Infectious mononucleosis and Epstein-Barr Virus
Cause:
- Commonest cause – EBV.
- Other causes of mononucleosis-like syndrome – CMV, HIV (during seroconversion), Toxoplasma, Hepatitis virus, Adenovirus etc
Epidemiology:
- Primary EBV infection and infectious mononucleosis are common in children, teenagers and young adults.
- 95% of healthy individuals are infected with EBV.
- In children, infection is usually mild or even asymptomatic.
- Symptomatic disease is common in teenagers and young adults (15-24 years).
- In adults, the infection is less common but often severe.
Transmission:
- It is transmitted via body fluid. Saliva is the commonest mode.
- Once infected, an individual can shed the virus in the saliva for approx—6 months, and intermittently, lifelong.
- It is called kissing disease but can be transmitted via less intimate contact than this.
- Other modes are – sexual contact and breastfeeding.
Signs and symptoms:
- Triad of – Fever, tonsillar pharyngitis and lymphadenopathy.
- Other common features are – fatigue, splenomegaly (up to 60% cases) and low mood.
- You may also find – hepatomegaly, rash, headache and body ache.
Complications
- Usually self-limiting disease.
- Neurological complications – meningoencephalitis, transverse myelitis, optic neuritis, Cranial nerve palsy, Guillain–Barré syndrome.
- Haematological complications – aplastic anaemia, thrombocytopenia and related complications.

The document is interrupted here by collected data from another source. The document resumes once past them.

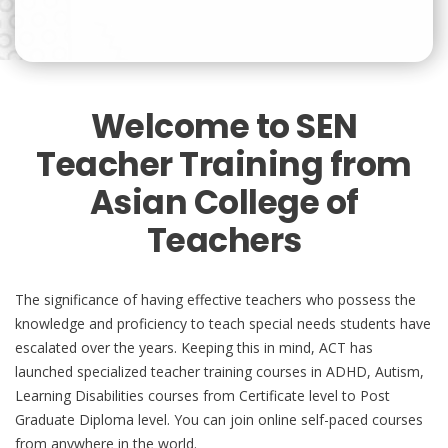
Welcome to SEN
Teacher Training from
Asian College of
Teachers
The significance of having effective teachers who possess the
knowledge and proficiency to teach special needs students have
escalated over the years. Keeping this in mind, ACT has
launched specialized teacher training courses in ADHD, Autism,
Learning Disabilities courses from Certificate level to Post
Graduate Diploma level. You can join online self-paced courses
from anywhere in the world.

- Other complications – Splenic rupture, airway obstruction, myocarditis, hepatitis, and renal failure.
Diagnosis
- Typical clinical features
- Haematology – increased white cell count, atypical lymphocytes, anaemia, thrombocytopenia.
- Heterophile antibody test – e.g. Paul Bunnel test or monospot test
- EBV serology
- EBV PCR
If you want to know about a heterophile antibody, see this video.
- Heterophile antibody test should not be done in children <4 years or immunocompromised patients (risk of false-negative result)
- False-positive results can be seen in – rheumatoid disease, SLE, leukaemia, lymphoma, infections including malaria, HIV, CMV, rubella, viral hepatitis, tularaemia etc.
- 90% of patients are expected to be positive heterophil antibodies by 3 weeks, and they disappear at approximately three months.
Atypical lymphocytes can also be seen in CMV, HIV, HHV6, rubella, mumps, viral hepatitis, toxoplasmosis, typhus, lead poisoning etc.
Differential diagnosis:
- Streptococcal sore throat (Group A Streptococcus)
- Mononucleosis-like syndrome – CMV, HIV seroconversion, Toxoplasma infection, Viral hepatitis, Adenovirus etc.
- Leukaemia
- Drugs – phenytoin, carbamazepine
Treatment:
- Usually, self-limiting.
- Supporting treatment – nutrition, hydration
- Paracetamol, NSAIDs
- Steroids and acyclovir – selected cases
- Avoid sports for 4 weeks (risk of splenic rupture).